Book Review: ‘Sunlit Hearts’

Everything is wrong and yet nothing is wrong. Every second character in ‘Sunlit Hearts’ is indulging in infidelity and still manages to have our sympathies. This is how the author, Meenu Mehrotra manages to weave the web of gripping narrative of the novel. We have relationship of three couples presented before us in the novel, and all the three give us different solutions to the relationship troubles. The author does not pass any judgement over any of the options. 
The mainstream story is of Medha’s unrequited love for Nikhil, and then her affair with him after marital dissatisfaction with Rishi (Nikhil too is married to Priyanka at that time). At one point of time Medha bares her heart out to her close friend, Sonal and writes: “She listened to my woes…She had always thought that I had adjusted well in this marriage, in spite of the major divide in my temperament and Rishi’s. My frustration was probably the tip of the iceberg. There was more to this marriage that was demolishing its sanctity.” 

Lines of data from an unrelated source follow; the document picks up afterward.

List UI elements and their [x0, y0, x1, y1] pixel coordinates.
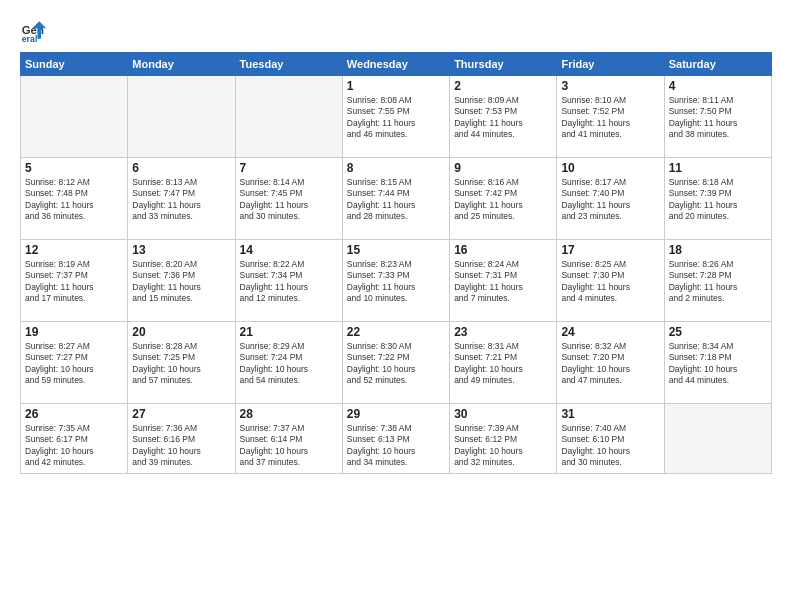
calendar-cell-5-1: 26Sunrise: 7:35 AM Sunset: 6:17 PM Dayli…: [21, 404, 128, 474]
calendar-cell-4-3: 21Sunrise: 8:29 AM Sunset: 7:24 PM Dayli…: [235, 322, 342, 404]
calendar-cell-2-7: 11Sunrise: 8:18 AM Sunset: 7:39 PM Dayli…: [664, 158, 771, 240]
day-info: Sunrise: 8:23 AM Sunset: 7:33 PM Dayligh…: [347, 259, 445, 305]
calendar-cell-3-5: 16Sunrise: 8:24 AM Sunset: 7:31 PM Dayli…: [450, 240, 557, 322]
calendar-cell-2-3: 7Sunrise: 8:14 AM Sunset: 7:45 PM Daylig…: [235, 158, 342, 240]
calendar-cell-4-7: 25Sunrise: 8:34 AM Sunset: 7:18 PM Dayli…: [664, 322, 771, 404]
day-info: Sunrise: 8:12 AM Sunset: 7:48 PM Dayligh…: [25, 177, 123, 223]
calendar-cell-5-5: 30Sunrise: 7:39 AM Sunset: 6:12 PM Dayli…: [450, 404, 557, 474]
day-info: Sunrise: 8:09 AM Sunset: 7:53 PM Dayligh…: [454, 95, 552, 141]
calendar-cell-5-3: 28Sunrise: 7:37 AM Sunset: 6:14 PM Dayli…: [235, 404, 342, 474]
day-info: Sunrise: 8:28 AM Sunset: 7:25 PM Dayligh…: [132, 341, 230, 387]
day-number: 6: [132, 161, 230, 175]
day-number: 2: [454, 79, 552, 93]
day-info: Sunrise: 8:34 AM Sunset: 7:18 PM Dayligh…: [669, 341, 767, 387]
calendar-cell-3-2: 13Sunrise: 8:20 AM Sunset: 7:36 PM Dayli…: [128, 240, 235, 322]
day-number: 1: [347, 79, 445, 93]
calendar-week-row-1: 1Sunrise: 8:08 AM Sunset: 7:55 PM Daylig…: [21, 76, 772, 158]
day-info: Sunrise: 8:08 AM Sunset: 7:55 PM Dayligh…: [347, 95, 445, 141]
day-number: 12: [25, 243, 123, 257]
day-number: 11: [669, 161, 767, 175]
day-info: Sunrise: 7:36 AM Sunset: 6:16 PM Dayligh…: [132, 423, 230, 469]
day-number: 13: [132, 243, 230, 257]
weekday-header-tuesday: Tuesday: [235, 53, 342, 76]
calendar-cell-4-5: 23Sunrise: 8:31 AM Sunset: 7:21 PM Dayli…: [450, 322, 557, 404]
day-info: Sunrise: 8:24 AM Sunset: 7:31 PM Dayligh…: [454, 259, 552, 305]
calendar-cell-3-4: 15Sunrise: 8:23 AM Sunset: 7:33 PM Dayli…: [342, 240, 449, 322]
day-info: Sunrise: 8:11 AM Sunset: 7:50 PM Dayligh…: [669, 95, 767, 141]
calendar-cell-3-3: 14Sunrise: 8:22 AM Sunset: 7:34 PM Dayli…: [235, 240, 342, 322]
day-info: Sunrise: 8:10 AM Sunset: 7:52 PM Dayligh…: [561, 95, 659, 141]
day-number: 23: [454, 325, 552, 339]
calendar-cell-4-4: 22Sunrise: 8:30 AM Sunset: 7:22 PM Dayli…: [342, 322, 449, 404]
svg-text:eral: eral: [22, 34, 38, 44]
calendar-cell-2-4: 8Sunrise: 8:15 AM Sunset: 7:44 PM Daylig…: [342, 158, 449, 240]
day-number: 19: [25, 325, 123, 339]
calendar-week-row-4: 19Sunrise: 8:27 AM Sunset: 7:27 PM Dayli…: [21, 322, 772, 404]
calendar-week-row-3: 12Sunrise: 8:19 AM Sunset: 7:37 PM Dayli…: [21, 240, 772, 322]
calendar-cell-4-6: 24Sunrise: 8:32 AM Sunset: 7:20 PM Dayli…: [557, 322, 664, 404]
day-number: 27: [132, 407, 230, 421]
calendar-cell-5-2: 27Sunrise: 7:36 AM Sunset: 6:16 PM Dayli…: [128, 404, 235, 474]
calendar-cell-1-5: 2Sunrise: 8:09 AM Sunset: 7:53 PM Daylig…: [450, 76, 557, 158]
calendar-table: SundayMondayTuesdayWednesdayThursdayFrid…: [20, 52, 772, 474]
day-number: 10: [561, 161, 659, 175]
day-number: 31: [561, 407, 659, 421]
day-number: 3: [561, 79, 659, 93]
day-number: 4: [669, 79, 767, 93]
weekday-header-thursday: Thursday: [450, 53, 557, 76]
day-number: 14: [240, 243, 338, 257]
day-number: 24: [561, 325, 659, 339]
day-info: Sunrise: 8:13 AM Sunset: 7:47 PM Dayligh…: [132, 177, 230, 223]
calendar-week-row-5: 26Sunrise: 7:35 AM Sunset: 6:17 PM Dayli…: [21, 404, 772, 474]
calendar-cell-2-1: 5Sunrise: 8:12 AM Sunset: 7:48 PM Daylig…: [21, 158, 128, 240]
day-info: Sunrise: 8:22 AM Sunset: 7:34 PM Dayligh…: [240, 259, 338, 305]
day-info: Sunrise: 8:15 AM Sunset: 7:44 PM Dayligh…: [347, 177, 445, 223]
day-number: 17: [561, 243, 659, 257]
day-number: 5: [25, 161, 123, 175]
day-info: Sunrise: 8:30 AM Sunset: 7:22 PM Dayligh…: [347, 341, 445, 387]
calendar-cell-5-4: 29Sunrise: 7:38 AM Sunset: 6:13 PM Dayli…: [342, 404, 449, 474]
day-info: Sunrise: 8:25 AM Sunset: 7:30 PM Dayligh…: [561, 259, 659, 305]
calendar-cell-1-2: [128, 76, 235, 158]
logo-icon: Gen eral: [20, 16, 48, 44]
day-info: Sunrise: 8:27 AM Sunset: 7:27 PM Dayligh…: [25, 341, 123, 387]
weekday-header-friday: Friday: [557, 53, 664, 76]
day-number: 26: [25, 407, 123, 421]
day-info: Sunrise: 8:16 AM Sunset: 7:42 PM Dayligh…: [454, 177, 552, 223]
calendar-cell-4-2: 20Sunrise: 8:28 AM Sunset: 7:25 PM Dayli…: [128, 322, 235, 404]
calendar-cell-1-4: 1Sunrise: 8:08 AM Sunset: 7:55 PM Daylig…: [342, 76, 449, 158]
weekday-header-saturday: Saturday: [664, 53, 771, 76]
calendar-cell-2-6: 10Sunrise: 8:17 AM Sunset: 7:40 PM Dayli…: [557, 158, 664, 240]
day-number: 28: [240, 407, 338, 421]
calendar-cell-1-6: 3Sunrise: 8:10 AM Sunset: 7:52 PM Daylig…: [557, 76, 664, 158]
day-info: Sunrise: 8:19 AM Sunset: 7:37 PM Dayligh…: [25, 259, 123, 305]
calendar-cell-3-1: 12Sunrise: 8:19 AM Sunset: 7:37 PM Dayli…: [21, 240, 128, 322]
calendar-cell-5-7: [664, 404, 771, 474]
day-number: 7: [240, 161, 338, 175]
calendar-cell-3-6: 17Sunrise: 8:25 AM Sunset: 7:30 PM Dayli…: [557, 240, 664, 322]
weekday-header-sunday: Sunday: [21, 53, 128, 76]
logo: Gen eral: [20, 16, 52, 44]
day-number: 30: [454, 407, 552, 421]
day-info: Sunrise: 8:17 AM Sunset: 7:40 PM Dayligh…: [561, 177, 659, 223]
day-number: 16: [454, 243, 552, 257]
day-number: 22: [347, 325, 445, 339]
weekday-header-monday: Monday: [128, 53, 235, 76]
day-number: 8: [347, 161, 445, 175]
calendar-cell-5-6: 31Sunrise: 7:40 AM Sunset: 6:10 PM Dayli…: [557, 404, 664, 474]
calendar-week-row-2: 5Sunrise: 8:12 AM Sunset: 7:48 PM Daylig…: [21, 158, 772, 240]
day-info: Sunrise: 7:38 AM Sunset: 6:13 PM Dayligh…: [347, 423, 445, 469]
day-info: Sunrise: 8:26 AM Sunset: 7:28 PM Dayligh…: [669, 259, 767, 305]
weekday-header-wednesday: Wednesday: [342, 53, 449, 76]
day-info: Sunrise: 7:37 AM Sunset: 6:14 PM Dayligh…: [240, 423, 338, 469]
day-number: 18: [669, 243, 767, 257]
calendar-page: Gen eral SundayMondayTuesdayWednesdayThu…: [0, 0, 792, 612]
weekday-header-row: SundayMondayTuesdayWednesdayThursdayFrid…: [21, 53, 772, 76]
calendar-cell-4-1: 19Sunrise: 8:27 AM Sunset: 7:27 PM Dayli…: [21, 322, 128, 404]
day-number: 20: [132, 325, 230, 339]
day-number: 29: [347, 407, 445, 421]
day-number: 25: [669, 325, 767, 339]
day-info: Sunrise: 7:35 AM Sunset: 6:17 PM Dayligh…: [25, 423, 123, 469]
day-info: Sunrise: 8:18 AM Sunset: 7:39 PM Dayligh…: [669, 177, 767, 223]
calendar-cell-2-2: 6Sunrise: 8:13 AM Sunset: 7:47 PM Daylig…: [128, 158, 235, 240]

We also have a view of the influence of extra-marital affairs upon the children – Yash (Medha and Rishi’s son) and Neha (Nikhil and Priyanka’s daughter). The author does not neglect this aspect of child psychology.

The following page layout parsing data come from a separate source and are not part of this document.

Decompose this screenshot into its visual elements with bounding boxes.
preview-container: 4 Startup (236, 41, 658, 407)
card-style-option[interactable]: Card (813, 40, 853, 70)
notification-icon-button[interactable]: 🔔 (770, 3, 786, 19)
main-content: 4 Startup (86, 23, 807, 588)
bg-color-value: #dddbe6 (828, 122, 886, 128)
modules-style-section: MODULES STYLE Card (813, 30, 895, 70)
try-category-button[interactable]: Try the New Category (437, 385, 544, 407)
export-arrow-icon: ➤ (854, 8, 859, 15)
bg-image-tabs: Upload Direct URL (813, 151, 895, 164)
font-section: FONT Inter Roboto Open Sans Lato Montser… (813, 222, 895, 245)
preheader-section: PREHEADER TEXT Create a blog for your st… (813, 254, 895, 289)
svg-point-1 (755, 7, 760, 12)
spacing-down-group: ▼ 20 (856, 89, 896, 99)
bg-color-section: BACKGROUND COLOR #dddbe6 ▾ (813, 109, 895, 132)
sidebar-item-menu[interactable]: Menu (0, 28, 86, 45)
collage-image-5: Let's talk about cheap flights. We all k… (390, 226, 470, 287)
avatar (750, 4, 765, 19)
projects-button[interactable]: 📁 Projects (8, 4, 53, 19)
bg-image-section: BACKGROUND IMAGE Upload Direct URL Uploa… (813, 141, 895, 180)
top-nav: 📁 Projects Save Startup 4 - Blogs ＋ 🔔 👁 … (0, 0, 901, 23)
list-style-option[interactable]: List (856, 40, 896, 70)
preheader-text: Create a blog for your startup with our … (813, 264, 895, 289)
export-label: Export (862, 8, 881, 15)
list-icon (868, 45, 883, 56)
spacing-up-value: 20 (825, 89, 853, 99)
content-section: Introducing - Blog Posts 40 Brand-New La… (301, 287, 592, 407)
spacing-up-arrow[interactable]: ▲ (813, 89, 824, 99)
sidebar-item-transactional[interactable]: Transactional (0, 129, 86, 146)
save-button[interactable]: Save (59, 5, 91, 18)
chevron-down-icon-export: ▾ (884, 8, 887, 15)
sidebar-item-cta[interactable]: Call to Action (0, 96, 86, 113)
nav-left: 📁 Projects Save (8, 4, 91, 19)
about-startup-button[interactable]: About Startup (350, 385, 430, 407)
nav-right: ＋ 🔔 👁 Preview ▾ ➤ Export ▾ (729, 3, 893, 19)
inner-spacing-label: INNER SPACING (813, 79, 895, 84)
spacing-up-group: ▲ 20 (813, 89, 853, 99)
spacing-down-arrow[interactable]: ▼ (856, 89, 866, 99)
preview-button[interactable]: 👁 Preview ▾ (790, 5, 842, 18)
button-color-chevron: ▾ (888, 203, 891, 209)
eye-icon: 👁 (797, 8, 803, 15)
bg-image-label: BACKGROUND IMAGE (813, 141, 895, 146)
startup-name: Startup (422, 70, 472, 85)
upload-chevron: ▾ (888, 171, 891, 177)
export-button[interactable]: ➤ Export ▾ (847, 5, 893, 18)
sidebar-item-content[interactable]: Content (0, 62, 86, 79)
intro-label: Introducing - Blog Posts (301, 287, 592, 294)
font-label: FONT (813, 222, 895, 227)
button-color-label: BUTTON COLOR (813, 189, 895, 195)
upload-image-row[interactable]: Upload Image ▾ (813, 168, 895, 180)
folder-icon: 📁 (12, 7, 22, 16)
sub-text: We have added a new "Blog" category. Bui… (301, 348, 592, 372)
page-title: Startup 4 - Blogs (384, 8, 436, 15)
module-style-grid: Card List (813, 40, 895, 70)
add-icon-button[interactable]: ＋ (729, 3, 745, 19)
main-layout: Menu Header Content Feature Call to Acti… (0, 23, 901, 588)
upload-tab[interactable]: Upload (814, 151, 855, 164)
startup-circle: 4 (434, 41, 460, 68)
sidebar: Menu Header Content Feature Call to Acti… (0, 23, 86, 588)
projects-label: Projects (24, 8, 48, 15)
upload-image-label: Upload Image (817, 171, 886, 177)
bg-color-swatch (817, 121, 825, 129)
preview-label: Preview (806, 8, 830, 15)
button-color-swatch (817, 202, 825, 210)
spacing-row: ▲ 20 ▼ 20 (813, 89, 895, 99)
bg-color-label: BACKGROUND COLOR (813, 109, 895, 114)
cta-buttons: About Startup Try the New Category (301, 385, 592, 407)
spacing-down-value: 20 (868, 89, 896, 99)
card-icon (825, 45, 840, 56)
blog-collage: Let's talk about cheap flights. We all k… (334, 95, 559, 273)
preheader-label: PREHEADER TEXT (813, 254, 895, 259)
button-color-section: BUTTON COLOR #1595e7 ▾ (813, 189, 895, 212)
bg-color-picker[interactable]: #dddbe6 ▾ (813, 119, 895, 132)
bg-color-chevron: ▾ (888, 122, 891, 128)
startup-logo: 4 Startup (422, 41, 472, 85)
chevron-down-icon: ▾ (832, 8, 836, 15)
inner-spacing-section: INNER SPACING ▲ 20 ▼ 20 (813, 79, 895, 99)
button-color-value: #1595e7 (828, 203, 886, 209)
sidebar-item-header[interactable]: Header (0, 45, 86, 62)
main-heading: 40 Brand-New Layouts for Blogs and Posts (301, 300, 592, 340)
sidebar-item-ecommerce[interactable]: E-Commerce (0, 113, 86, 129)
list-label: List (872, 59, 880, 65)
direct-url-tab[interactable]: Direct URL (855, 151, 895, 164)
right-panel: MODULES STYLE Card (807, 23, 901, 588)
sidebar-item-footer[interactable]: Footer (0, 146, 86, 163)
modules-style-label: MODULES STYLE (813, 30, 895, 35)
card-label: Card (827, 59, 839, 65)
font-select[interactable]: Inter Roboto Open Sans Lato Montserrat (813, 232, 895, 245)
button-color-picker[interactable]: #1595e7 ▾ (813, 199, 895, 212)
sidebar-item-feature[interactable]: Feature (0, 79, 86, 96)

 Then we also have as a small sub-plot the story of Rajan, Nikil’s friend. He had got divorced from his first wife, Radhika and got married to Malvika. In his case, it is a revival of relationship with the divorced wife after an unsatisfying attempt at marrying second time. Rajan met Radhika and revived this connection and in his own words he “could not resist her. It’s a beautiful relationship. We have got connected.” The reason mentioning this very small part of the novel here is that Rajan-Malvika and Rajan-Radhika relationship adds a third dimension to a way of sorting out relationships. 

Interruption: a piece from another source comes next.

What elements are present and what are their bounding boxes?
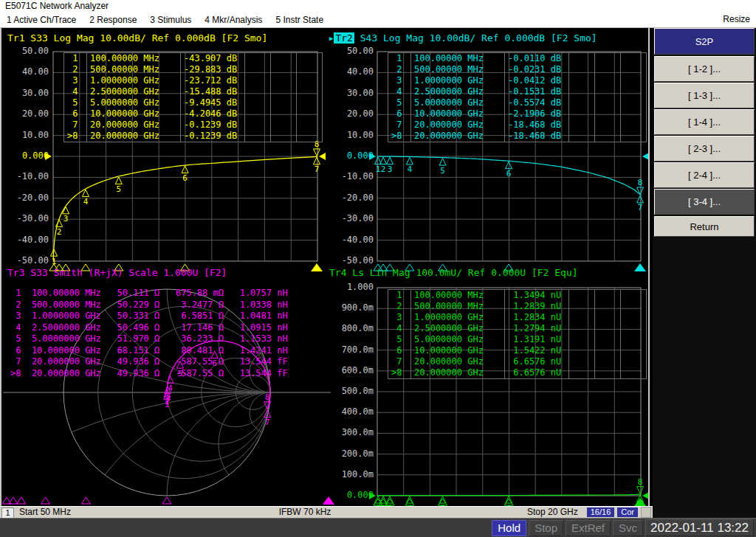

The author traces the developments psychologically, how they influence the characters in their own unique way on each. Credit is deserved by the author for sensitive characterization, keeping in mind various aspects. In Medha’s character we feel a lady torn between being a lover and a mother, while trying to snub the wife in her. The characters are life-like and nowhere do we as readers feel that there is something extra-terrestrial about them. 
The plot is woven very beautifully and gradually unfolds itself with grace and charm, while keeping intact the interest of the reader. The pace of development is very appropriate; the narration is neither rushy nor too sluggish. Undoubtedly, the book makes an interesting reading.